McLure Ferry’s 100th brings back memories of a river tragedy

The Mclure Ferry. Photo supplied

The 100th anniversary of the McLure Ferry is being celebrated this summer, though it’s actually been in operation almost 20 years longer than that.

The date being used as the official launch of the popular two-car reaction ferry is 1919, the year the provincial government took over from private operators who started it in the early 1990s. Current Transportation Minister Claire Trevena even came up to take a ceremonial ride.

The crossing between Ferry Road at McLure on the east side of the North Thompson, and Westsyde Road on the west, is all of about three minutes long but it’s both a practical connection for locals and a diversion for weekenders who enjoy the quaintness of the experience.

I often take the ferry when driving between Black Pines and McLure or up to Barriere or Clearwater. Every time I’m on that ferry I think of the personal connection I have with it through my family history — the death of a great uncle while operating the ferry.

My family and I live in the old McLean family ranch house in Black Pines, built in 1892 by my great-grandparents Alexander and Margaret McLean. They had a large family of seven sons and four daughters.

One of the sons was my mother Nora’s father, Duncan. One of the daughters was named Matilda, known as Tillie. All of them lived on the Black Pines farm for at least part of their lives.

In 1905, Tillie married a man named George Mill Brown, another local rancher, and they continued to live and work in the area. From here, I’ll pick up the entry in The Kamloops McLeans, a family genealogy I wrote in 1993:

“In 1920 he (George Mill Brown) lost a hand while working with a hay press with Art Connine at the Connine Ranch in McLure. After that he worked as the postmaster and ferryman at McLure.

“On Saturday, 16 June 1928, he met the Canadian National Railway train to get the mail, which he sorted at the post office. He then boarded his ferry to cross to the west side of the North Thompson River. With him was Edward Williams of the W&W Ranch.

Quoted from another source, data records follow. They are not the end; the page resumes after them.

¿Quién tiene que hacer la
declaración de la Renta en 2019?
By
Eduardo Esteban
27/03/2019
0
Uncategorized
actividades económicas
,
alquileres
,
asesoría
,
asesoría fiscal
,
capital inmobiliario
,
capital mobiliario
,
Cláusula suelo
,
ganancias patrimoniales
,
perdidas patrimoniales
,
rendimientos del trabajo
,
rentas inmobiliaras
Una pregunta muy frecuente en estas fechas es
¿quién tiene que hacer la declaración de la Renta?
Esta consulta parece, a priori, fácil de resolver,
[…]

“Part way across, the cable fouled, causing the ferry to swamp. Williams managed to hang on to the ferry and make it to shore, but Brown was thrown into the water. He swam a short distance and suddenly sank. It was felt the combination of his injuries, and having only one hand, made it impossible for him to fight the current.

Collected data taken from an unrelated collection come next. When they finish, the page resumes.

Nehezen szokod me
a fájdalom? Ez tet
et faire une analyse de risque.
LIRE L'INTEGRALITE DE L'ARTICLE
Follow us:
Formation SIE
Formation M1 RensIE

“Police failed to recover his body, but his family continued searching. Several weeks later his mother, brother Bill Gordon and a sister found his decomposed body a mile and a half below the ferry.

“He was described as ‘well-known in this country, being born and raised here. He had no superior as a woodsman and knew the country around here as few others do…To know Mr. Brown was to know a real man. He was a loving husband and father, and first-class citizen.’ His funeral was called ‘one of the largest in a long time.’”

Tillie McLean Brown later remarried, but the death of George Mill Brown remains a sad chapter in both the McLean and Brown families’ histories, told and retold as the generations have passed.

To my knowledge, it’s the only fatality connected with the operation of the McLure Ferry.